Fatih Turgay ELDEM
(Eski) Kudüs Tecim Ataşesi, (Kıdemli) Tecim Uzmanı, T. C. Tecim Bakanlığı
Öz: Osmanlı İmparatorluğu, Birinci Dünya Savaşı’nda Filistin Cephesi’nde Britanya İmparatorluğu’na karşı savaşırken, 1917’den itibaren bu cepheden geri çekilmeye başlamıştı. 1918 senesinde Filistin’deki son muharebesi olan Nablus Muharebesi ile Anadolu kapılarına kadar çekilirken, Osmanlı orduları bugünkü Batı Şeria sınırları dahilinde binlerce şehit vermişti. Fakat orada kalan şehit mezarlarının bir çok bugün kaybolmuştur. Bürokratik engeller sebebiyle, ölen Türk askerlerini anmak için bir anıt şu ana kadar yapılmamıştır. T. C. Dışişleri ve Ulusal Müdafa Bakanlıkları anıt inşası için girişim başlatıp sonuçlandırmalı; mevcut yurtdışı şehitliklerin yönetilmesinde görülen düzensizlik ve kapalılık son bulmalıdır.
*
Osmanlı İmparatorluğu’nu Birinci Dünya Savaşı’nın sonuna yaklaştıran ve 18 Eylül’den 31 Ekim 1918’e kadar devam eden Nablus (Megiddo) Muharebesi, Osmanlı İmparatorluğu’nun Yıldırım Orduları Grubu ile İsyancı Arap Ordusu desteğindeki Britanya İmparatorluğu’nun Mısır Seferi Kuvveti içinde Filistin Cephesi’nde yapılmış oldu. 4., 7. ve 8. Osmanlı Orduları’ndan meydana gelen Yıldırım Orduları Grubunun başlangıcında Otto Liman von Sanders vardı. 4. Ordu Cemal (Mersinli) Paşanın, 7. Ordu Mustafa Kemal (Mustafa Kemal Atatürk) Paşa’nın ve 8. Ordu da Cevat (Çobanlı) Paşa’nın komutasındaydı. Karargahları sırasıyla El-Salt’ta (Ürdün), Nablus’da (Batı Şeria) ve Tul Kerim’de (Batı Şeria) idi. Britanya ve Avustralya uçakları muharebe esnasında 4. Orduyu El-Mefrak İstasyonunda (Ürdün), 7. Orduyu Feria Vadisinde (Batı Şeria) ve 8. Orduyu Mesudiye Geçidinde (Batı Şeria) vb. yerlerde havadan bombardıman ile imha etmişti.

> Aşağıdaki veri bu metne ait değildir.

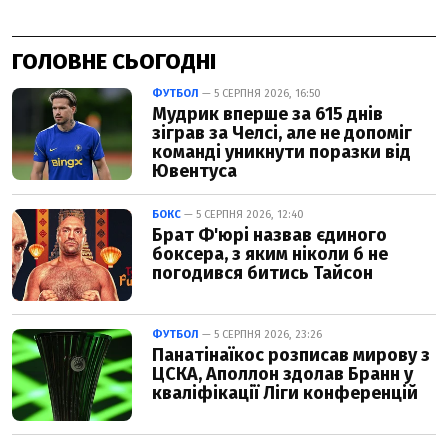
ГОЛОВНЕ СЬОГОДНІ
ФУТБОЛ
— 5 СЕРПНЯ 2026, 16:50
Мудрик вперше за 615 днів
зіграв за Челсі, але не допоміг
команді уникнути поразки від
Ювентуса
БОКС
— 5 СЕРПНЯ 2026, 12:40
Брат Ф'юрі назвав єдиного
боксера, з яким ніколи б не
погодився битись Тайсон
ФУТБОЛ
— 5 СЕРПНЯ 2026, 23:26
Панатінаїкос розписав мирову з
ЦСКА, Аполлон здолав Бранн у
кваліфікації Ліги конференцій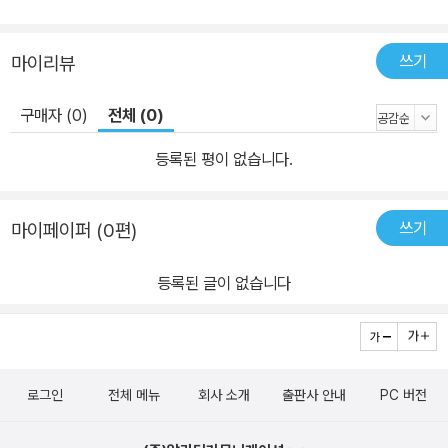
쓰기
마이리뷰
구매자 (0)
전체 (0)
등록된 평이 없습니다.
쓰기
마이페이퍼 (0편)
등록된 글이 없습니다
로그인
전체 메뉴
회사 소개
출판사 안내
PC 버전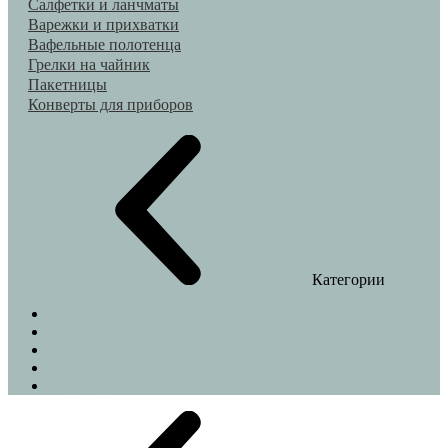
Салфетки и ланчматы
Варежки и прихватки
Вафельные полотенца
Грелки на чайник
Пакетницы
Конверты для приборов
Категории
Домашние тапочки
Шопперы
Подушки на стулья
Декоративные наволочки
Индивидуальный пошив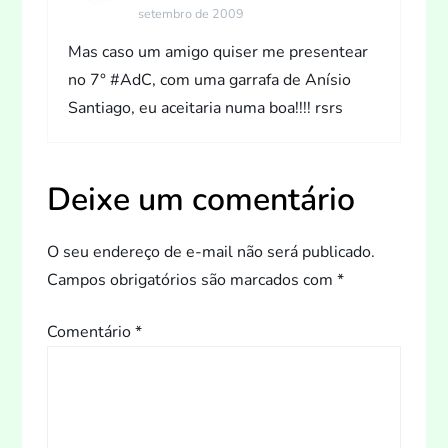
setembro de 2009
Mas caso um amigo quiser me presentear
no 7° #AdC, com uma garrafa de Anísio
Santiago, eu aceitaria numa boa!!!! rsrs
Deixe um comentário
O seu endereço de e-mail não será publicado.
Campos obrigatórios são marcados com
*
Comentário
*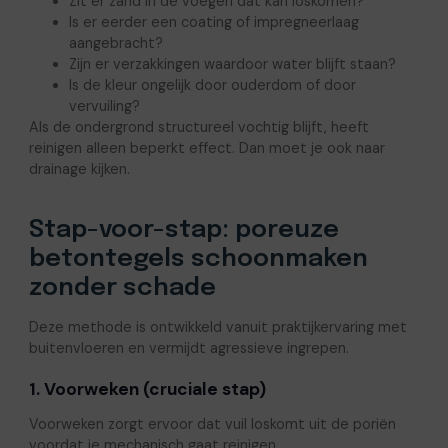
Zit er zand in de voegen dat kan loskomen?
Is er eerder een coating of impregneerlaag
aangebracht?
Zijn er verzakkingen waardoor water blijft staan?
Is de kleur ongelijk door ouderdom of door
vervuiling?
Als de ondergrond structureel vochtig blijft, heeft
reinigen alleen beperkt effect. Dan moet je ook naar
drainage kijken.
Stap-voor-stap: poreuze
betontegels schoonmaken
zonder schade
Deze methode is ontwikkeld vanuit praktijkervaring met
buitenvloeren en vermijdt agressieve ingrepen.
1. Voorweken (cruciale stap)
Voorweken zorgt ervoor dat vuil loskomt uit de poriën
voordat je mechanisch gaat reinigen.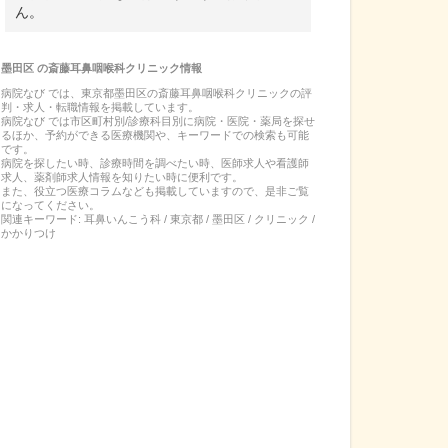
ん。
墨田区
の
斎藤耳鼻咽喉科クリニック
情報
病院なび では、
東京都
墨田区
の
斎藤耳鼻咽喉科クリニック
の
評
判・求人・転職
情報を掲載しています。
病院なび では市区町村別/診療科目別に病院・医院・薬局を探せ
るほか、予約ができる医療機関や、キーワードでの検索も可能
です。
病院を探したい時、診療時間を調べたい時、医師求人や看護師
求人、薬剤師求人情報を知りたい時に便利です。
また、役立つ医療コラムなども掲載していますので、是非ご覧
になってください。
関連キーワード:
耳鼻いんこう科 / 東京都 / 墨田区 / クリニック /
かかりつけ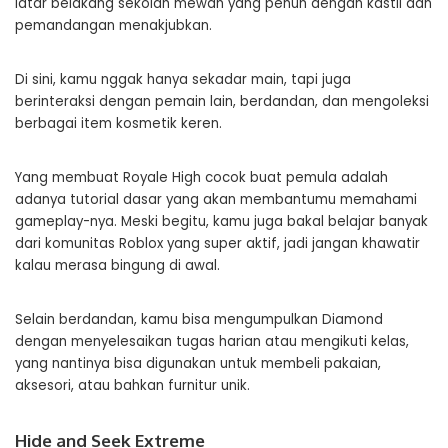
latar belakang sekolah mewah yang penuh dengan kastil dan
pemandangan menakjubkan.
Di sini, kamu nggak hanya sekadar main, tapi juga
berinteraksi dengan pemain lain, berdandan, dan mengoleksi
berbagai item kosmetik keren.
Yang membuat Royale High cocok buat pemula adalah
adanya tutorial dasar yang akan membantumu memahami
gameplay-nya. Meski begitu, kamu juga bakal belajar banyak
dari komunitas Roblox yang super aktif, jadi jangan khawatir
kalau merasa bingung di awal.
Selain berdandan, kamu bisa mengumpulkan Diamond
dengan menyelesaikan tugas harian atau mengikuti kelas,
yang nantinya bisa digunakan untuk membeli pakaian,
aksesori, atau bahkan furnitur unik.
Hide and Seek Extreme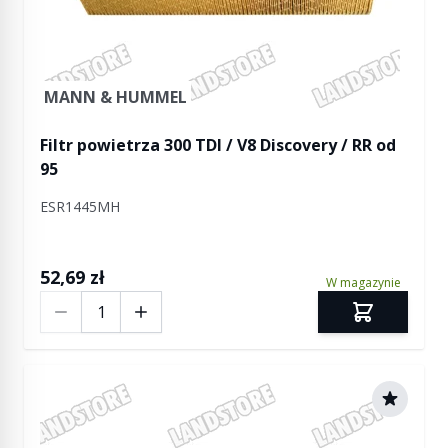
MANN & HUMMEL
Filtr powietrza 300 TDI / V8 Discovery / RR od
95
ESR1445MH
52,69 zł
W magazynie
Ilość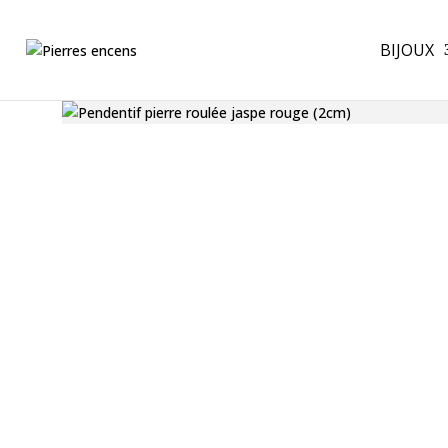
BIJOUX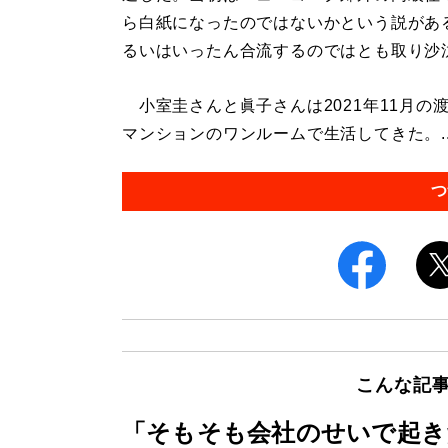
ら白紙になったのではないかという説があ
るいはいったん合流するのではとも取り沙
小室圭さんと眞子さんは2021年11月の
マンションのワンルームで生活してきた。..
つ
こんな記
「そもそも会社のせいで起き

Von Sanders de Yıldırım Orduları Grubunun El-Nasıra’daki (İsrail) Genel Karargahında Mısır Sefer Kuvveti atlılarına tutsak düşmekten kıl payıyla kurtulmuştu. Grubun zayiatı ölü, yitik ve tutsak olmak suretiyle takriben 100.000 askerdi.[1] Fakat Türkçe literatürde muharebeye adını veren ve Mustafa Kemal Paşa’nın karargahının bulunmuş olduğu Nablus’ta, muharebede ölen askerleri anacak bir anıt bulunmamaktadır.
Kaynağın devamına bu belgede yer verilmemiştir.